Hay gente que dice que el tiempo vuela cuando te estás divirtiendo, pero no estoy de acuerdo con eso, porque esa noche, la más memorable de mi vida, duró una eternidad.
Era sábado, pero Simon tenía una sesión de fotos esa tarde. Nos despertamos oyendo los martillazos de sus asistentes en el estudio. Yo todavía estaba medio dormida cuando lo vi levantarse despacio de la cama y estirarse desnudo frente a la ventana, no para ofender a los vecinos, sino para recibir el sol de la mañana sobre su cuerpo. Lo vi de pie, alargando los brazos como si fuera a apoderarse del mundo. Yo me quedé dormida otra vez mientras él se vestía, pero sentí un beso que me dio en los labios antes de salir del apartamento.

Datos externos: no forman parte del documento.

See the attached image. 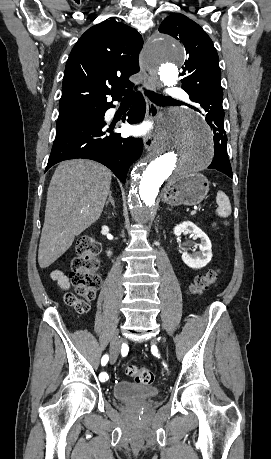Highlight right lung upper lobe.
Instances as JSON below:
<instances>
[{"label":"right lung upper lobe","mask_w":271,"mask_h":459,"mask_svg":"<svg viewBox=\"0 0 271 459\" xmlns=\"http://www.w3.org/2000/svg\"><path fill=\"white\" fill-rule=\"evenodd\" d=\"M143 45L141 35L115 20L89 28L73 47L66 63L60 111L87 105L107 106L106 95L120 98L116 90L131 87Z\"/></svg>","instance_id":"right-lung-upper-lobe-1"}]
</instances>
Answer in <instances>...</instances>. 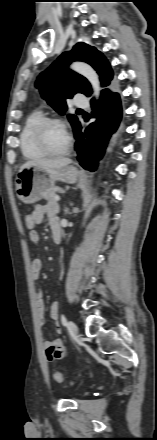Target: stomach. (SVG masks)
<instances>
[{
  "mask_svg": "<svg viewBox=\"0 0 157 440\" xmlns=\"http://www.w3.org/2000/svg\"><path fill=\"white\" fill-rule=\"evenodd\" d=\"M79 172L73 166L45 170L32 166L20 170L16 176V194L25 204H33L45 198L54 188L56 181L75 183Z\"/></svg>",
  "mask_w": 157,
  "mask_h": 440,
  "instance_id": "0dacf381",
  "label": "stomach"
}]
</instances>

Sí, fue una mañana maravillosa para Simon, y también para mí, pero solo durante un par de minutos. Cuando finalmente me levanté, con una sonrisa enorme y envuelta en ese resplandor que adorna a los que han pasado una noche de amor, todo se derrumbó al comprobar que, sobre la mesita de noche, Simon me había dejado un cheque, acompañado de una nota que decía: «Muchas gracias».
De pronto sentí que me faltaba el aire, y por un momento pensé que me había quedado ciega. Me senté y miré la nota una vez más.
«Muchas gracias».
No miré el importe del cheque, lo rompí en mil pedazos y lo tiré en la cama, o en el suelo, ya ni me acuerdo. Me vestí a toda prisa y salí sintiendo unas náuseas tan fuertes que temí vomitar en el ascensor. ¡Qué ironía pensar que, tras la noche más hermosa de mi vida, llegó la mañana más terrible que recuerdo!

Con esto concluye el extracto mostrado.